Cheetham, a niece of recently deceased singer Jimmy Little, was three weeks old when she was adopted out to a white family in Sydney. “My father left before I was born,” she says.
Her musicality – Cheetham's superb soprano voice was heard by an estimated one billion people when she sang in Sydney at the rugby World Cup match in 2003 – found no nurture with her adoptive parents.
“They were not musical,” she says. “All I heard on the radio was John Laws.” So it was not until February 1979, when Cheetham went to the Sydney Opera House, that she awoke to the marvels of the operatic art.
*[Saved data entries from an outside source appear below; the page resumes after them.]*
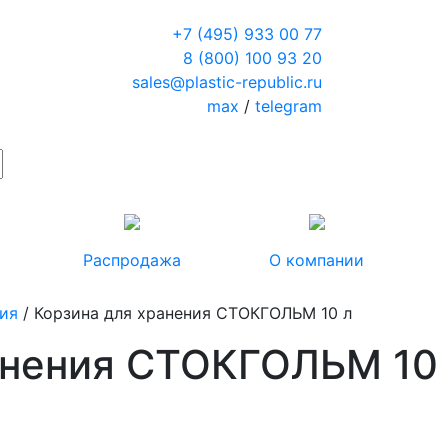
+7 (495) 933 00 77
8 (800) 100 93 20
sales@plastic-republic.ru
max
/
telegram
Распродажа
О компании
ия
/ Корзина для хранения СТОКГОЛЬМ 10 л
анения СТОКГОЛЬМ 10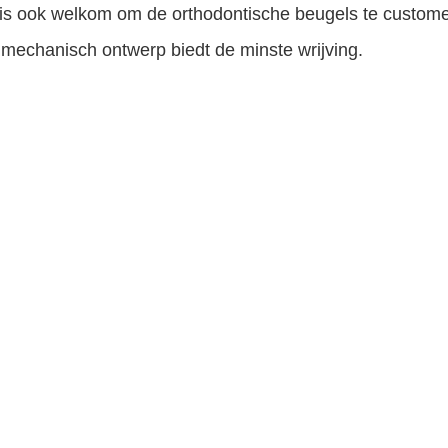
is ook welkom om de orthodontische beugels te customer
mechanisch ontwerp biedt de minste wrijving.
tificatie: maak een nummermerk op de basis.
nde soorten doospakketten
maat
roducten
Later this month, Cheetham will sing at a Melbourne Town Hall concert — with Monash University's Academy Orchestra and didgeridoo player William Barton — to mark Reconciliation Week. It is an annual salute that bookmarks two great advances for indigenous Australians: the 1967 referendum that gave them a vote and the 1982 Mabo court ruling that recognised native land rights.
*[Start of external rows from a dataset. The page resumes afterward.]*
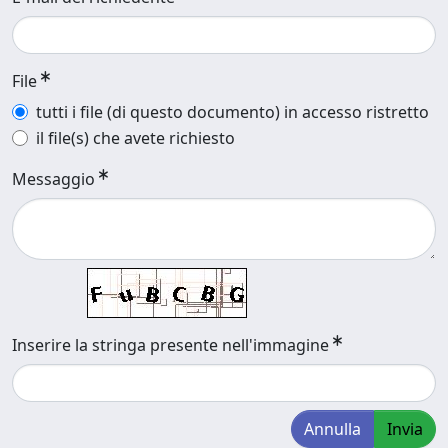
File
tutti i file (di questo documento) in accesso ristretto
il file(s) che avete richiesto
Messaggio
Inserire la stringa presente nell'immagine
Annulla
Invia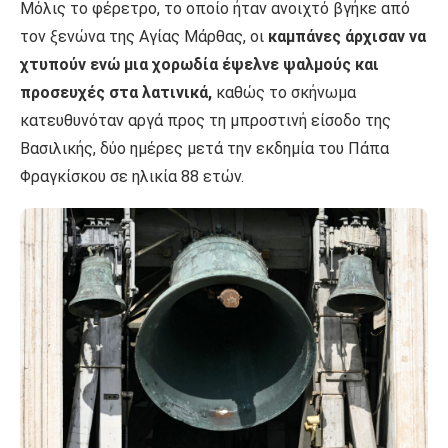
Μόλις το φέρετρο, το οποίο ήταν ανοιχτό βγήκε από
τον ξενώνα της Αγίας Μάρθας, οι
καμπάνες άρχισαν να
χτυπούν ενώ μια χορωδία έψελνε ψαλμούς και
προσευχές στα λατινικά,
καθώς το σκήνωμα
κατευθυνόταν αργά προς τη μπροστινή είσοδο της
Βασιλικής, δύο ημέρες μετά την εκδημία του Πάπα
Φραγκίσκου σε ηλικία 88 ετών.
“Before 1967, Aboriginal people were seen as part of the fauna and flora,” says Cheetham, “they were not included in the census as human beings. There have been so many steps forward since then. One of my major goals is to separate the word 'Aboriginal' from the word 'issues' and because nature abhors a vacuum, you need to replace it with something. So I want to say: what about 'Aboriginal achievement'? Even before 1967, so many great leaders came forward. Great leadership was shown, for example, in the 1939 walk-off at Cummeragunja mission.”
Among Australia's indigenous people the Cummeragunja episode, where 200 Aborigines left their NSW mission in protest at conditions and walked 80 kilometres into Victoria, is regarded as a pivotal event.
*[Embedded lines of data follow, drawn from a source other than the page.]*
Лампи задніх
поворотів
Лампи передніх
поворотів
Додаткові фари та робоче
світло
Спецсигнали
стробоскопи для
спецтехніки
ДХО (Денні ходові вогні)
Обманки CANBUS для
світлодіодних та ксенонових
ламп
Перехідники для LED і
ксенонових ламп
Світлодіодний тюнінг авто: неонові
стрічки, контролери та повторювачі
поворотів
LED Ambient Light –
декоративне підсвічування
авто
This dramatic exodus, in defiance of NSW authorities, was the inspiration for Cheetham's opera and, unexpectedly, proved an epiphany for Cheetham herself. In researching the walk-off, she discovered her maternal grandparents, and an infant Jimmy Little, had been part of it.
Pecan Summer premiered in 2010 in Mooroopna, near Shepparton, where the Cummeragunja people settled. It was staged in Melbourne last year.
However, recent headlines cast a sad shadow over Reconciliation Week 2012 – the mounting rate of suicides among young Aborigines. A few weeks ago, Aboriginal leader Cheri Yavu-Kama-Harathunian noted in alarm: “The number of indigenous suicides in the Kimberley last year exceeded the Australian Defence Force fatalities in Afghanistan.”
Cheetham, a contender for Australian of the Year in 2010, says the Aboriginal despair is not unique: “There were suicides by farmers during the drought. Wherever there is economic disadvantage – through severe weather patterns or, in the case of Aboriginals, through legislation over 200 years — you will find a lack of that essential ingredient: hope.
"That's why concerts like this come in to their own. It shows Aboriginal people there are non-Aboriginal people who want to progress reconciliation.”
And then there is her Short Black Opera, based at the Wilin Centre for Indigenous Arts in Southbank but with tentacles stretching as far as Shepparton where Cheetham runs an Aboriginal choir.
This year, three Aboriginal singers supported by Short Black Opera will be graduating in music. Deborah Cheetham is now working on a song cycle based on Paul Keating's famous Redfern speech in 1992.
"I wouldn't say every voice can be taught to sing opera," she says, "but Aboriginal people are accustomed to singing acoustic music and their broader faces and cheekbones are well suited, too. All they need is the opportunity."
The Monash Academy Orchestra's Reconciliation Week concert will be held at 2.30pm at the Melbourne Town Hall on May 27.